═════ Source data

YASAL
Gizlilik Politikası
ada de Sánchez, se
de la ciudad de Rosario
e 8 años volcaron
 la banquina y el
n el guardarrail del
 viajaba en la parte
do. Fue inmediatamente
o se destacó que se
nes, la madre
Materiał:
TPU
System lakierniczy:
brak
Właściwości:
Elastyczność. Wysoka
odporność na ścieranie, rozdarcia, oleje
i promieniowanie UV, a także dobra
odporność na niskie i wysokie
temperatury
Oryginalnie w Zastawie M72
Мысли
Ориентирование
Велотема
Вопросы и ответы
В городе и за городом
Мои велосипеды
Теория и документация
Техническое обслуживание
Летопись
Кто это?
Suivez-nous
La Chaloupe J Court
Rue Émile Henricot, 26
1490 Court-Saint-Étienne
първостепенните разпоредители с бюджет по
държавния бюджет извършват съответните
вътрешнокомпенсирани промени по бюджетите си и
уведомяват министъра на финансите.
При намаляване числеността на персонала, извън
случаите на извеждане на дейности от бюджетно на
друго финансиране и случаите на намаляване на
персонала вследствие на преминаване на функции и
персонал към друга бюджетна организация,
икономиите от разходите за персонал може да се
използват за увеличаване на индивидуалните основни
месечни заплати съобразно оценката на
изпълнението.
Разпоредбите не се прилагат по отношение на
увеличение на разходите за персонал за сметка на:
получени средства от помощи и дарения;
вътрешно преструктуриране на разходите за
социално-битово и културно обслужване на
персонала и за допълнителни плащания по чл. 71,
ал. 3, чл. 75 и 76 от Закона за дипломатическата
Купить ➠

══════════

— What you should do —
Please restate every line of the records exactly.

— Result of this exercise —
YASAL
Gizlilik Politikası
ada de Sánchez, se
de la ciudad de Rosario
e 8 años volcaron
 la banquina y el
n el guardarrail del
 viajaba en la parte
do. Fue inmediatamente
o se destacó que se
nes, la madre
Materiał:
TPU
System lakierniczy:
brak
Właściwości:
Elastyczność. Wysoka
odporność na ścieranie, rozdarcia, oleje
i promieniowanie UV, a także dobra
odporność na niskie i wysokie
temperatury
Oryginalnie w Zastawie M72
Мысли
Ориентирование
Велотема
Вопросы и ответы
В городе и за городом
Мои велосипеды
Теория и документация
Техническое обслуживание
Летопись
Кто это?
Suivez-nous
La Chaloupe J Court
Rue Émile Henricot, 26
1490 Court-Saint-Étienne
първостепенните разпоредители с бюджет по
държавния бюджет извършват съответните
вътрешнокомпенсирани промени по бюджетите си и
уведомяват министъра на финансите.
При намаляване числеността на персонала, извън
случаите на извеждане на дейности от бюджетно на
друго финансиране и случаите на намаляване на
персонала вследствие на преминаване на функции и
персонал към друга бюджетна организация,
икономиите от разходите за персонал може да се
използват за увеличаване на индивидуалните основни
месечни заплати съобразно оценката на
изпълнението.
Разпоредбите не се прилагат по отношение на
увеличение на разходите за персонал за сметка на:
получени средства от помощи и дарения;
вътрешно преструктуриране на разходите за
социално-битово и културно обслужване на
персонала и за допълнителни плащания по чл. 71,
ал. 3, чл. 75 и 76 от Закона за дипломатическата
Купить ➠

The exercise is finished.